Teena Marie: Beyond Race
I’m old enough to remember Teena Marie during her heyday; the singular singer-songwriter passed away on Sunday. Last night, while running errands, I overheard a conversation about the R+B musician that has been recurring since 1979:
CVS shopper #1: “Yo, did you know Teena Marie was white?”
CVS shopper #1: “What? I just thought she light-skinned! She sings like she’s Black!”

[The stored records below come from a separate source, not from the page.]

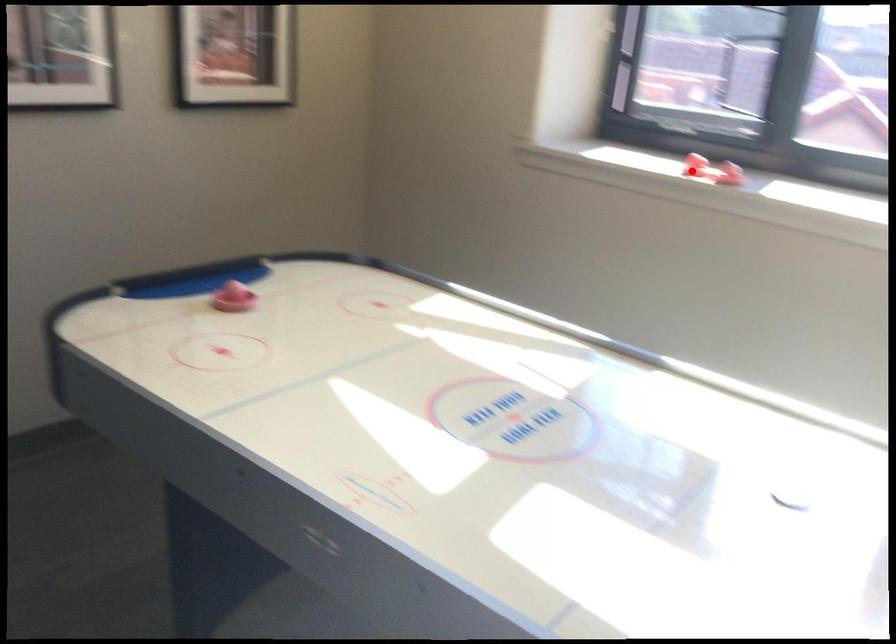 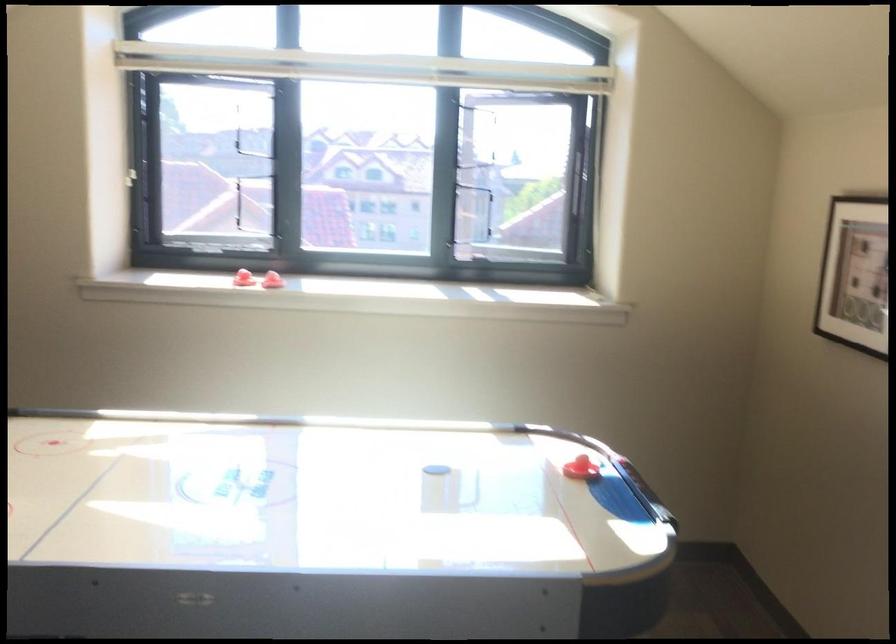 Where in the second image is the point corresponding to the highlighted location from the first image?

(244, 279) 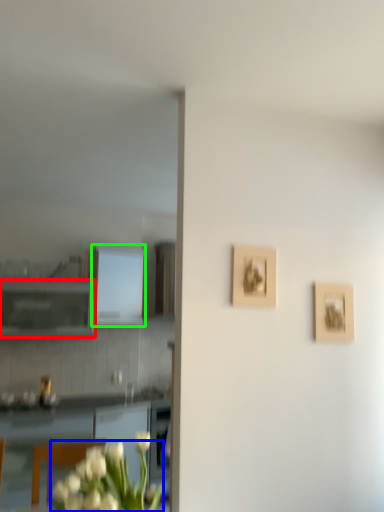 Question: Which object is positioned closest to cabinetry (highlighted by a red box)? Select from flower (highlighted by a blue box) and cabinetry (highlighted by a green box).

Choices:
 (A) flower
 (B) cabinetry

Answer: (B) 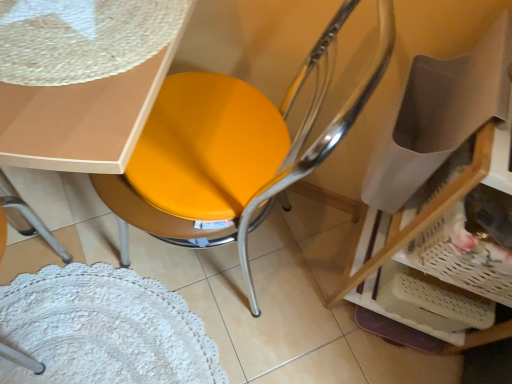 Question: Considering the relative positions of matte yellow seat at center and matte white table at upper left in the image provided, is matte yellow seat at center to the right of matte white table at upper left from the viewer's perspective?

Choices:
 (A) no
 (B) yes

Answer: (B)

Question: Is matte yellow seat at center not close to matte white table at upper left?

Choices:
 (A) no
 (B) yes

Answer: (A)

Question: Considering the relative sizes of matte yellow seat at center and matte white table at upper left in the image provided, is matte yellow seat at center shorter than matte white table at upper left?

Choices:
 (A) yes
 (B) no

Answer: (B)

Question: Is matte yellow seat at center completely or partially outside of matte white table at upper left?

Choices:
 (A) yes
 (B) no

Answer: (A)

Question: From a real-world perspective, is matte yellow seat at center under matte white table at upper left?

Choices:
 (A) no
 (B) yes

Answer: (B)

Question: From a real-world perspective, is matte yellow seat at center positioned above or below white woven basket at lower right?

Choices:
 (A) below
 (B) above

Answer: (A)

Question: Relative to white woven basket at lower right, is matte yellow seat at center in front or behind?

Choices:
 (A) behind
 (B) front

Answer: (B)

Question: Would you say matte yellow seat at center is inside or outside white woven basket at lower right?

Choices:
 (A) outside
 (B) inside

Answer: (A)

Question: Looking at their shapes, would you say matte yellow seat at center is wider or thinner than white woven basket at lower right?

Choices:
 (A) wide
 (B) thin

Answer: (A)

Question: Is white woven basket at lower right taller or shorter than matte yellow seat at center?

Choices:
 (A) short
 (B) tall

Answer: (A)

Question: From a real-world perspective, is white woven basket at lower right positioned above or below matte yellow seat at center?

Choices:
 (A) above
 (B) below

Answer: (A)

Question: Is white woven basket at lower right inside or outside of matte yellow seat at center?

Choices:
 (A) outside
 (B) inside

Answer: (A)

Question: Visually, is white woven basket at lower right positioned to the left or to the right of matte yellow seat at center?

Choices:
 (A) left
 (B) right

Answer: (B)

Question: Relative to matte white table at upper left, is matte yellow seat at center in front or behind?

Choices:
 (A) behind
 (B) front

Answer: (B)

Question: Is matte yellow seat at center situated inside matte white table at upper left or outside?

Choices:
 (A) outside
 (B) inside

Answer: (A) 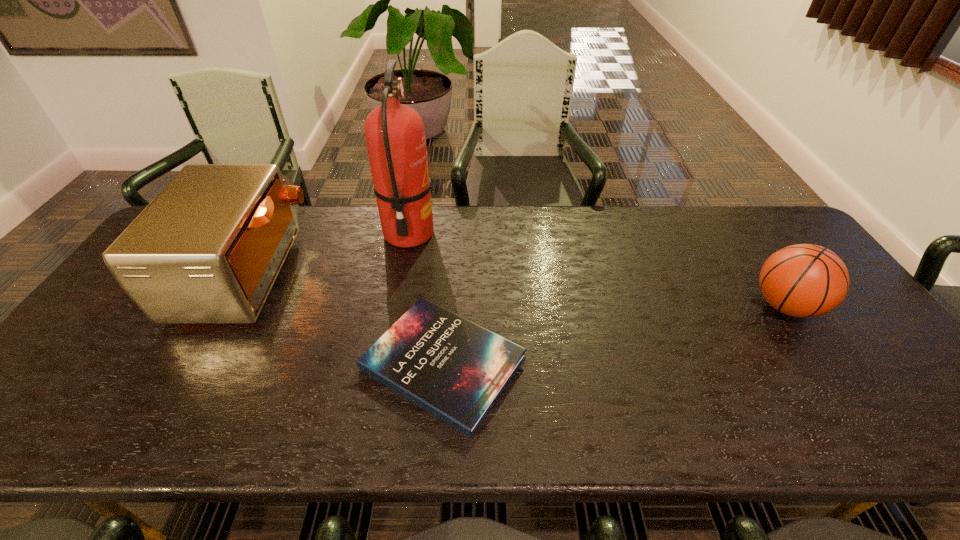 In order to click on fire extinguisher in this screenshot , I will do `click(395, 137)`.

Locate an element on the screen. This screenshot has height=540, width=960. the third shortest object is located at coordinates (208, 248).

Find the location of `toaster oven`. toaster oven is located at coordinates (208, 248).

Identify the location of the rightmost object. This screenshot has width=960, height=540. (804, 280).

Locate an element on the screen. the third tallest object is located at coordinates (804, 280).

Where is `the shortest object`? This screenshot has height=540, width=960. the shortest object is located at coordinates (455, 369).

In order to click on vacant space located on the side of the tallest object with the nozzle and handle in this screenshot , I will do `click(463, 234)`.

The width and height of the screenshot is (960, 540). I want to click on vacant region located 0.280m on the door side of the leftmost object, so click(395, 274).

Identify the location of vacant space located 0.080m on the back of the third tallest object. (756, 263).

The image size is (960, 540). I want to click on free space located 0.120m on the right of the hardback book, so click(576, 363). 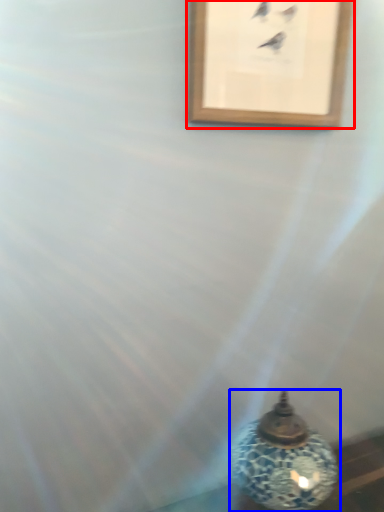 Question: Which point is further to the camera, picture frame (highlighted by a red box) or oil lamp (highlighted by a blue box)?

Choices:
 (A) picture frame
 (B) oil lamp

Answer: (A) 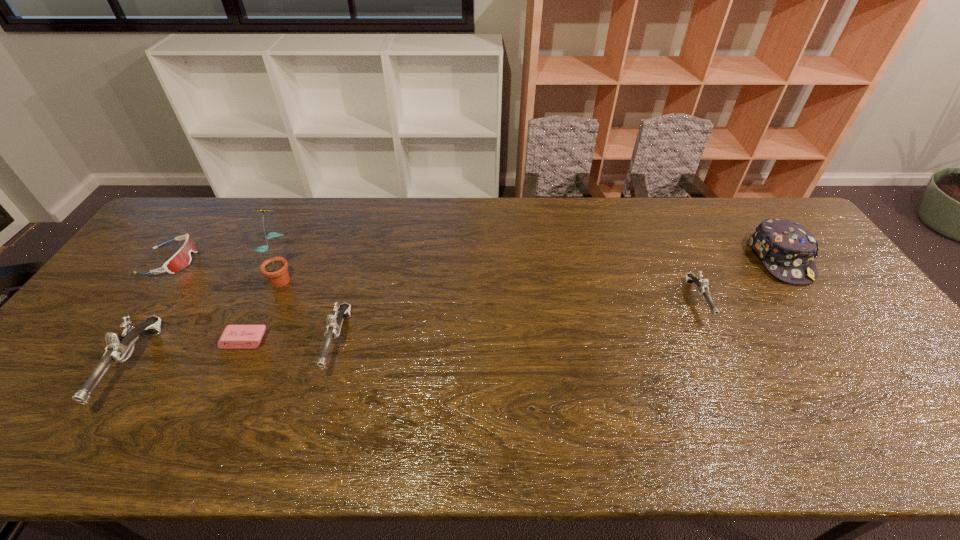 Image resolution: width=960 pixels, height=540 pixels. Find the location of `vacant area that lies between the tallest object and the second gun from left to right`. vacant area that lies between the tallest object and the second gun from left to right is located at coordinates (310, 309).

This screenshot has height=540, width=960. In order to click on free area in between the goggles and the shortest object in this screenshot , I will do `click(207, 301)`.

Locate an element on the screen. Image resolution: width=960 pixels, height=540 pixels. vacant area that lies between the second shortest object and the rightmost object is located at coordinates (475, 260).

The height and width of the screenshot is (540, 960). What are the coordinates of `vacant point located between the eraser and the tallest object` in the screenshot? It's located at (263, 308).

I want to click on object that is the third closest to the headwear, so click(x=275, y=268).

Identify which object is the fifth closest to the sunflower. Please provide its 2D coordinates. Your answer should be formatted as a tuple, i.e. [(x, y)], where the tuple contains the x and y coordinates of a point satisfying the conditions above.

[(701, 285)]

Identify the location of the second closest gun to the tallest object. (119, 348).

The width and height of the screenshot is (960, 540). What are the coordinates of `the closest gun relative to the tallest gun` in the screenshot? It's located at (334, 322). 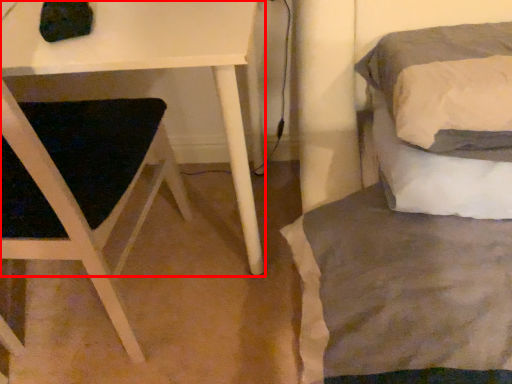 Question: Observing the image, what is the correct spatial positioning of table (annotated by the red box) in reference to bed?

Choices:
 (A) left
 (B) right

Answer: (A) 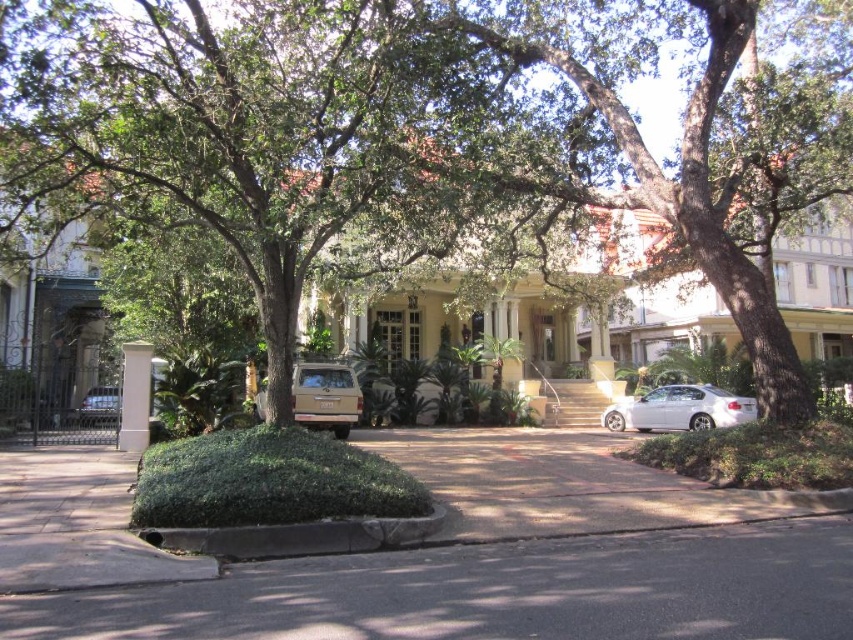 Does green leafy tree at center have a lesser height compared to metallic gold suv at center?

No.

Which is more to the right, green leafy tree at center or metallic gold suv at center?

From the viewer's perspective, green leafy tree at center appears more on the right side.

Locate an element on the screen. green leafy tree at center is located at coordinates (428, 136).

In the scene shown: Who is higher up, gold matte suv at center or white painted wood column at center?

white painted wood column at center is above.

Can you confirm if gold matte suv at center is taller than white painted wood column at center?

In fact, gold matte suv at center may be shorter than white painted wood column at center.

Image resolution: width=853 pixels, height=640 pixels. What do you see at coordinates (325, 396) in the screenshot?
I see `gold matte suv at center` at bounding box center [325, 396].

The image size is (853, 640). I want to click on gold matte suv at center, so 325,396.

Is point (39, 612) farther from camera compared to point (151, 349)?

No, it is in front of (151, 349).

Consider the image. Between dark gray asphalt at center and white painted wood column at center, which one has more height?

white painted wood column at center is taller.

You are a GUI agent. You are given a task and a screenshot of the screen. Output one action in this format:
    pyautogui.click(x=<x>, y=<y>)
    Task: Click on the dark gray asphalt at center
    This screenshot has height=640, width=853.
    Given the screenshot: What is the action you would take?
    pyautogui.click(x=514, y=561) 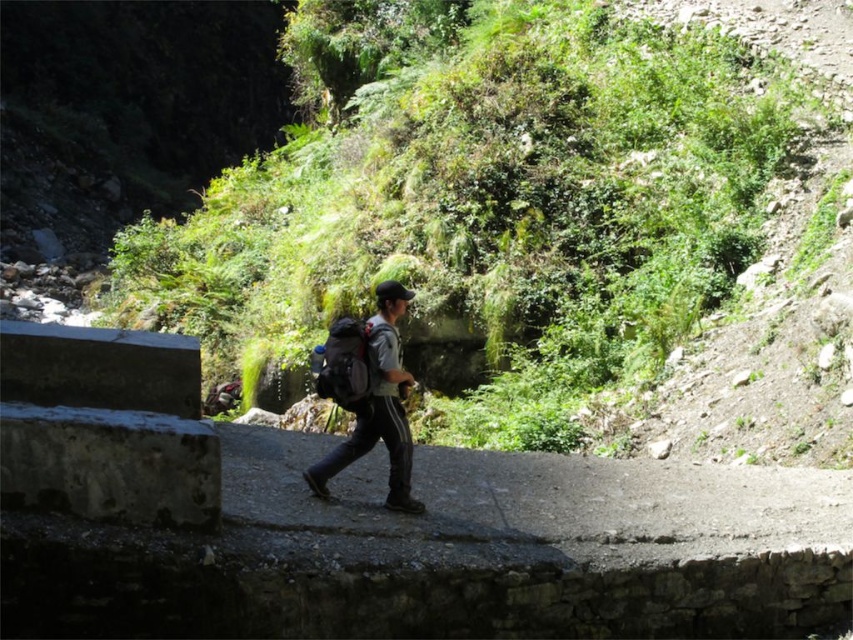 Which is behind, point (344, 323) or point (363, 364)?

The point (344, 323) is behind.

Is gray fabric backpack at center above matte gray backpack at center?

No, gray fabric backpack at center is not above matte gray backpack at center.

Is point (323, 396) farther from viewer compared to point (386, 332)?

That is True.

Identify the location of gray fabric backpack at center. This screenshot has height=640, width=853. (369, 396).

Does point (227, 353) come farther from viewer compared to point (334, 381)?

Yes.

Does green leafy vegetation at center appear under gray fabric backpack at center?

No, green leafy vegetation at center is not below gray fabric backpack at center.

This screenshot has width=853, height=640. What are the coordinates of `green leafy vegetation at center` in the screenshot? It's located at (502, 220).

Does green leafy vegetation at center have a greater height compared to matte gray backpack at center?

Correct, green leafy vegetation at center is much taller as matte gray backpack at center.

In the scene shown: Between green leafy vegetation at center and matte gray backpack at center, which one appears on the left side from the viewer's perspective?

Positioned to the left is matte gray backpack at center.

Is point (546, 61) more distant than point (347, 339)?

Yes, point (546, 61) is behind point (347, 339).

This screenshot has width=853, height=640. Find the location of `green leafy vegetation at center`. green leafy vegetation at center is located at coordinates (502, 220). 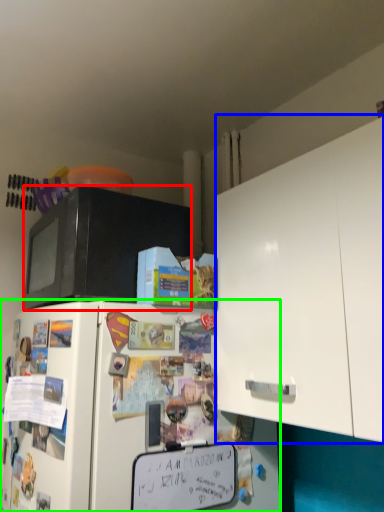 Question: Which object is positioned farthest from microwave oven (highlighted by a red box)? Select from cabinetry (highlighted by a blue box) and refrigerator (highlighted by a green box).

Choices:
 (A) cabinetry
 (B) refrigerator

Answer: (A) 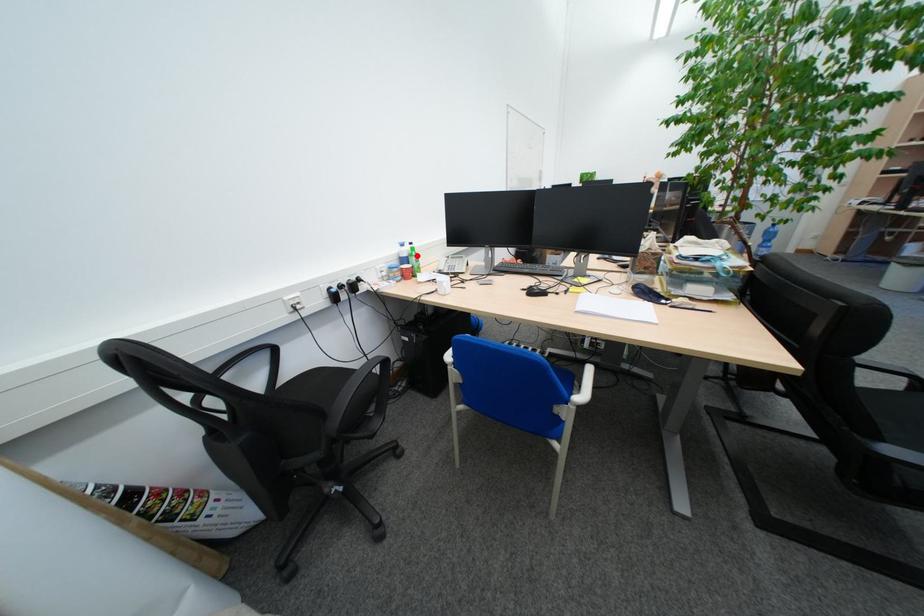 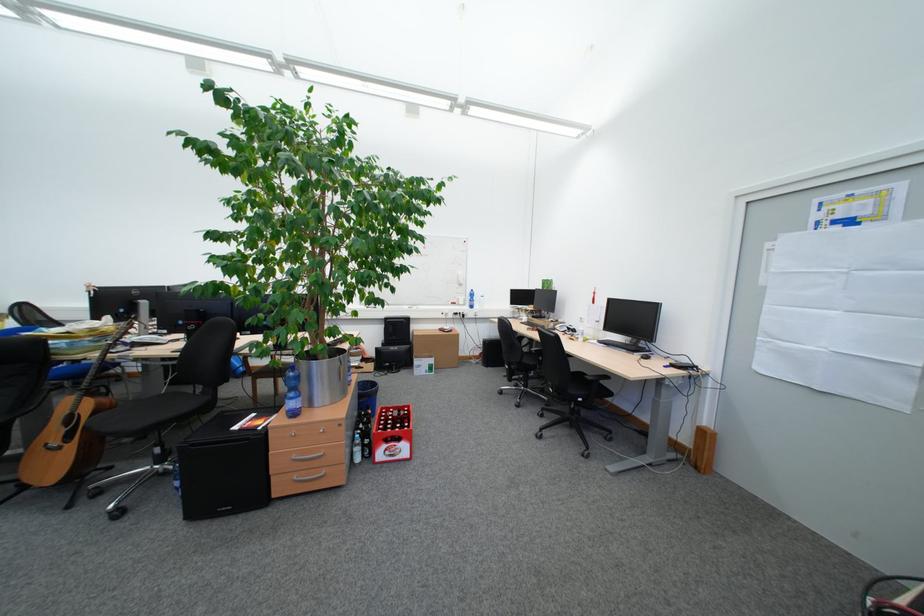 Question: I am providing you with two images of the same scene from different viewpoints. A red point is marked on the first image. Can you still see the location of the red point in image 2?

Choices:
 (A) Yes
 (B) No

Answer: (B)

Race is a complicated minefield of a topic, and exploring it takes a gentle touch plus a Costco-sized vat of sensitivity. That’s why I enjoyed reading Ta-Nehisi Coates’ “The Indomitable Blackness of Teena Marie”:
Teena Marie died on Sunday, and on every Martin Luther there was a collective wail. That line—”I’m a black artist with white skin”—is the kind of comment that usually causes black people to suck their teeth and groan. But Teena Marie died with an eternal hood-pass. The term “blue-eyed soul” is presently being affixed to her, but it borders on disrespect. It”s like Negroes “liked” the Eurythmics, we “liked” Madonna and some of that Hall and Oates, but Teena Marie was beloved. She was not simply in that George Michael “Father Figure” category, she was of that Chaka Khan/Freddie Jackson/Jeffrey Osborne/Denise Williams stamp. You did not hear Teena Marie and say, “I thought she was black,” you said, “No, seriously, I’m sure she’s black.”
It’s like Eminem is a great, great rapper. But in part because hip-hop has a different relationship to black people then R&B, and in part because Eminem is the best selling artist of the last decade, I never lose sight of his whiteness. Teena Marie never crossed-over, and never seemed to much care about crossing over. There was no sense that she was—willingly or not—Elvising, and getting extra credit for being white. Part of that is her own aesthetic, and part of it was just the times. I’m sure, like any artist, she would have liked to have won a grammy and sold more. But as it was, Teena Marie sung pariah music for a pariah people. In doing so, she offered testimony, once again, that blackness, like all culture, is not biological.
When I heard her as a child– songs like “Square Biz” and “Ooo La La La” seemed to be everywhere– I thought she was Black too, not that I’d dwell on such questions. Her voice was so pretty, it obscured everything else.